The Minister of Labour and Employment, Senator Chris Ngige, has said the decline in government revenue is hampering efforts aimed at fighting child labour, cheap labour and human trafficking.
The minister, while speaking at the Africa Growth and Opportunity Act Ministerial Roundtable at the Department of Labour Building, Washington DC, United States, said the stoppage of Nigeria’s crude purchase by the US had escalated the revenue shortfall.
A statement made available by the Deputy Director (Press) in the ministry, Mr. Samuel Olowookere, stated that the stoppage of oil trade between Nigeria and the US was a constraint to the progress of the Africa Growth and Opportunity Act and had led to low foreign exchange receipts from the US.
He urged the US government to demonstrate stronger commitment to improved economic ties with African nations through balanced trade relations.
Speaking on the theme, ‘Trade and workers’ rights: Inclusive economic growth in Africa through trade,’ Ngige said that the capacity of Nigeria to tackle anti-labour practices such as child labour, cheap labour and human trafficking was being hampered by dwindling resources.
He added that poverty at the low-income level had made the fight against anti-labour practices at the base difficult.
The minister urged the US to assist African countries in the entire agricultural value food chain, including production, processing and preservation as well as give increased educational assistance to farmers.

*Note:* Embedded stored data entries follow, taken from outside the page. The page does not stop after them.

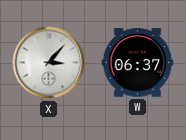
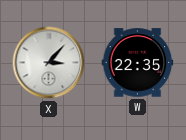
W: 06:37 -> 22:35
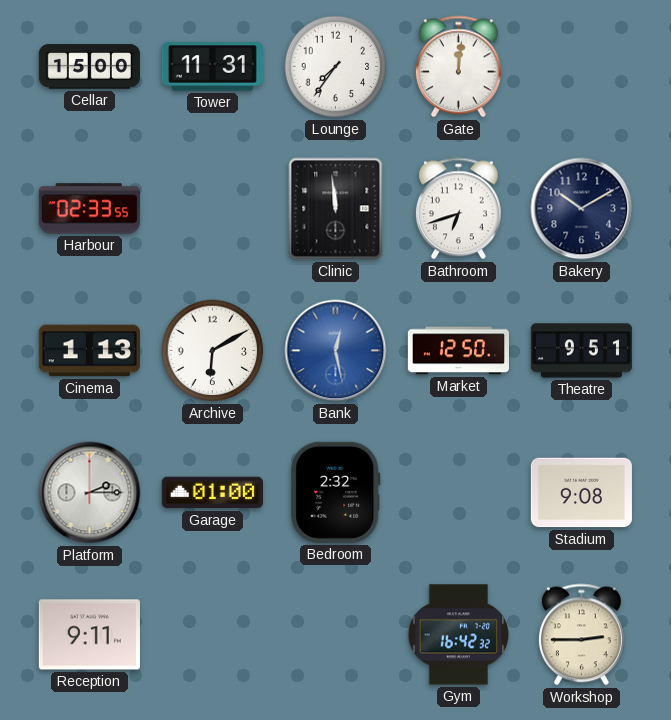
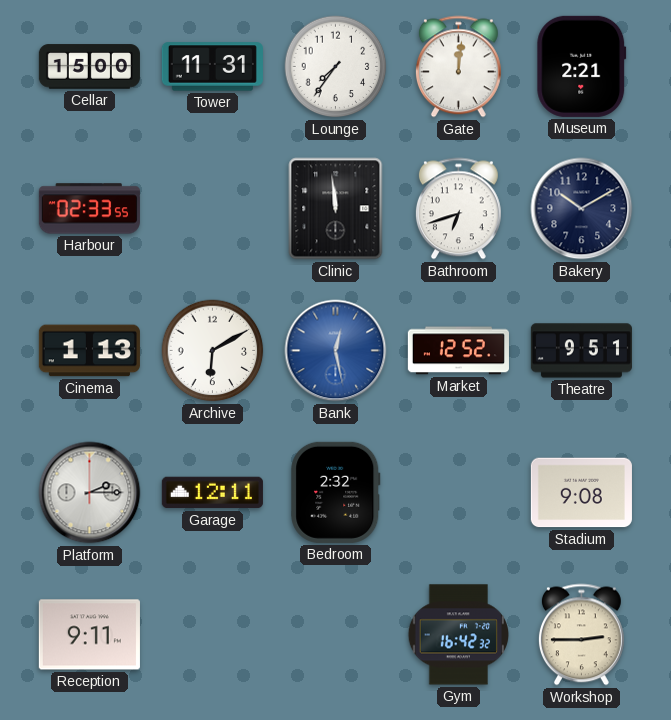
Museum: none -> 2:21
Market: 12:50 -> 12:52
Garage: 01:00 -> 12:11
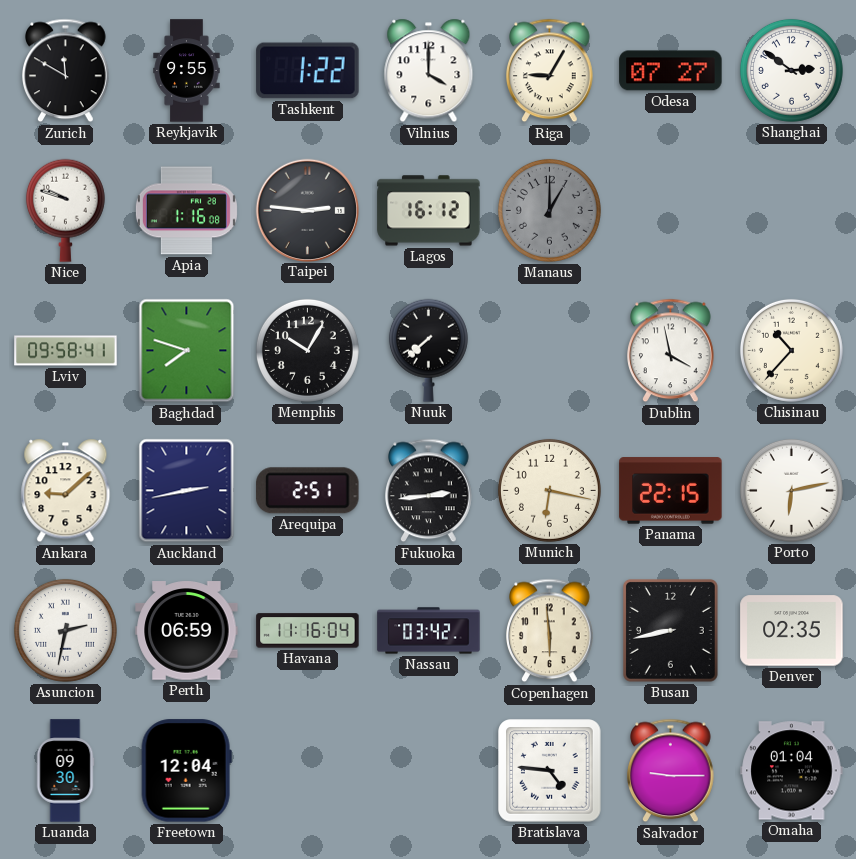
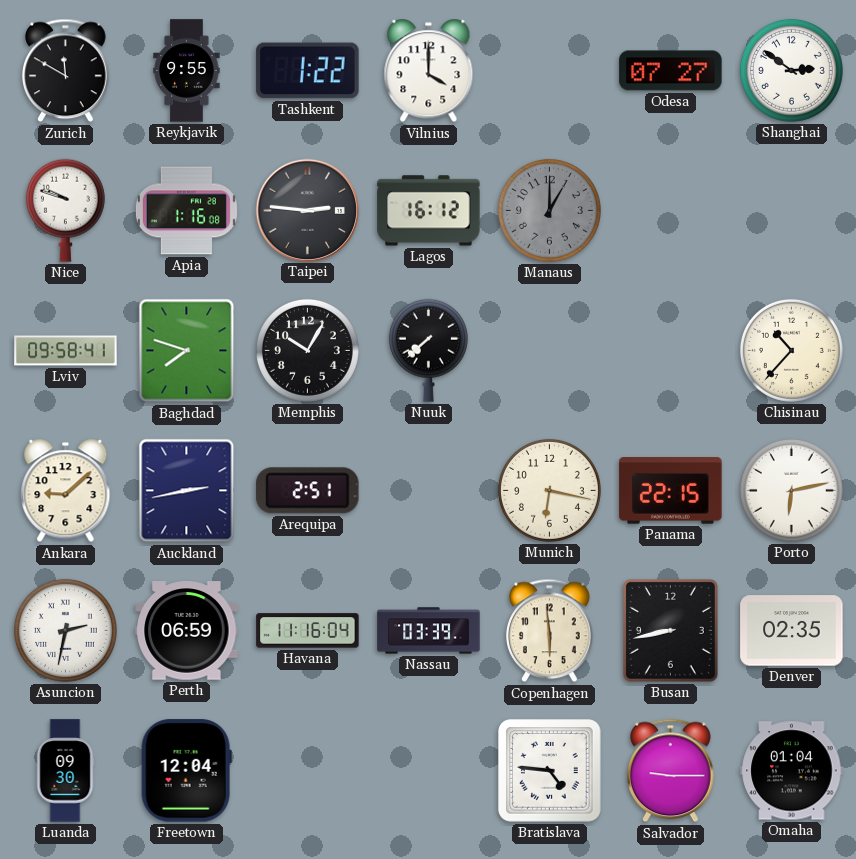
Riga: 9:05 -> none
Dublin: 3:58 -> none
Fukuoka: 2:44 -> none
Nassau: 03:42 -> 03:39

“The founding ideal of the AGOA is to foster a symbiotic economic cooperation between Africa and the United States. However, the capacity of African nations such as Nigeria to effectively tap into the full potential of the body is being checkmated by limited resources. Therefore, there is a need for America to rethink initiatives that once made AGOA attractive to African countries,” Ngige said.
According to him, rescinding its decision on Nigerian crude is one of such steps that can be taken to buoy the country’s economy and help it regain enough capacity to protect workers’ rights and promote decent work and inclusive economic growth.

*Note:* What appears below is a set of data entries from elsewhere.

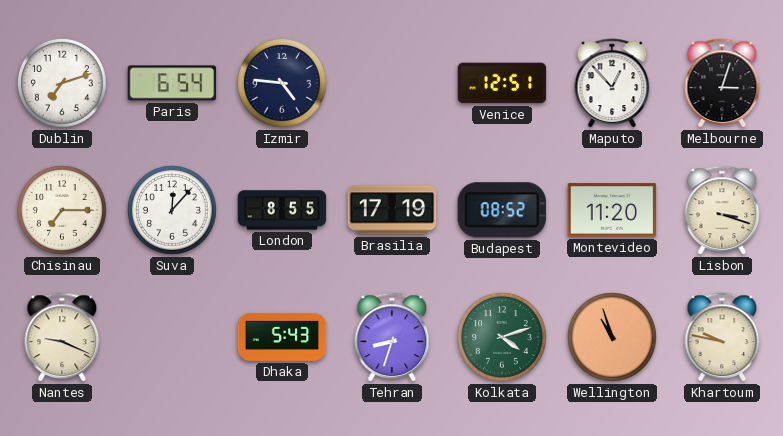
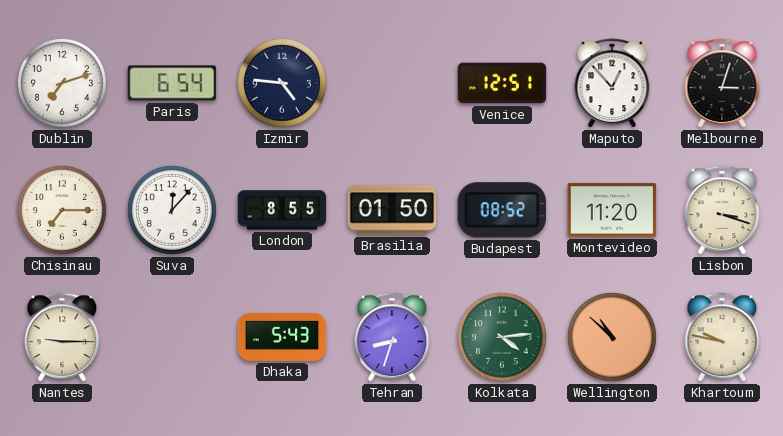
Brasilia: 17:19 -> 01:50
Nantes: 9:19 -> 9:15
Kolkata: 4:12 -> 4:14
Wellington: 10:57 -> 10:52
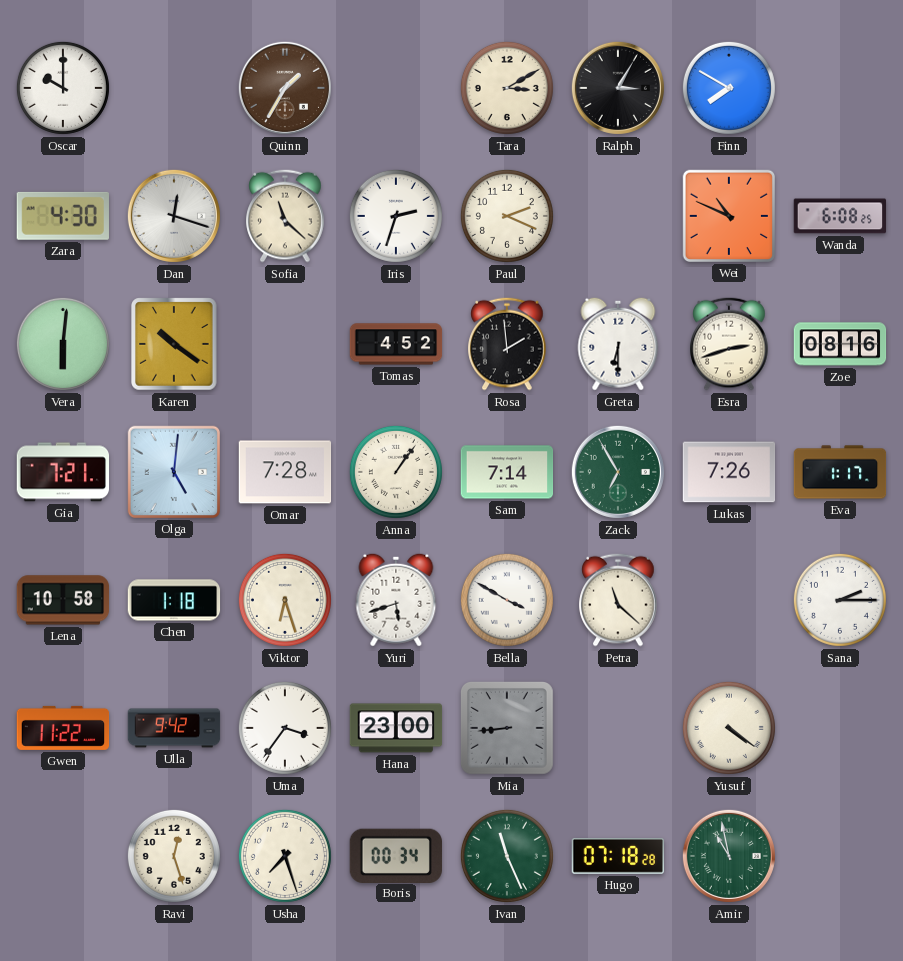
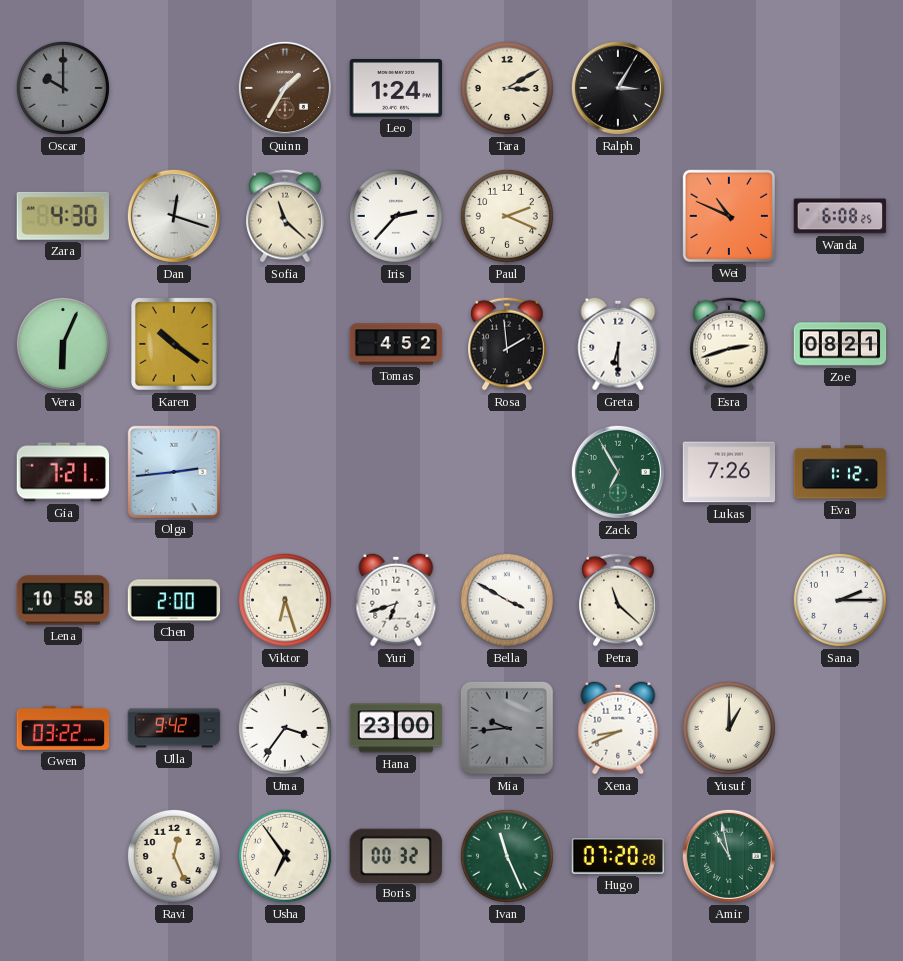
Oscar dial: white -> grey
Leo: none -> 1:24
Finn: 7:50 -> none
Iris: 2:33 -> 2:37
Vera: 6:01 -> 6:04
Zoe: 08:16 -> 08:21
Olga: 5:01 -> 2:44
Omar: 7:28 -> none
Anna: 1:06 -> none
Sam: 7:14 -> none
Eva: 1:17 -> 1:12
Chen: 1:18 -> 2:00
Yuri: 5:42 -> 6:42
Gwen: 11:22 -> 03:22
Mia: 8:44 -> 9:44
Xena: none -> 8:41
Yusuf: 4:21 -> 1:00
Ravi: 12:27 -> 12:26
Usha: 7:27 -> 6:54
Boris: 00:34 -> 00:32
Hugo: 07:18 -> 07:20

“The US must do more to assist junior partners by extending some labour projects and technical aid being executed in some African countries such as Madagascar, Zambia, Kenya and Nigeria,” he added.
Speaking further on Nigeria’s initiatives for improving internationally recognised workers’ rights, the minister said the country had ratified and domesticated eight core conventions of the International Labour Organisation, including Convention 182 on the worst forms of child labour that deals with child rights and fair labour practices.
He drew the attention of the international community to the strong backing for fundamental freedoms and labour rights enshrined in the Nigerian constitution, especially in Section 40.
Ngige added that the administration of President Muhammadu Buhari had championed and deepened the cause of social dialogue and unabridged rights of workers to unionise, citing the intervention in the banking sector as an example.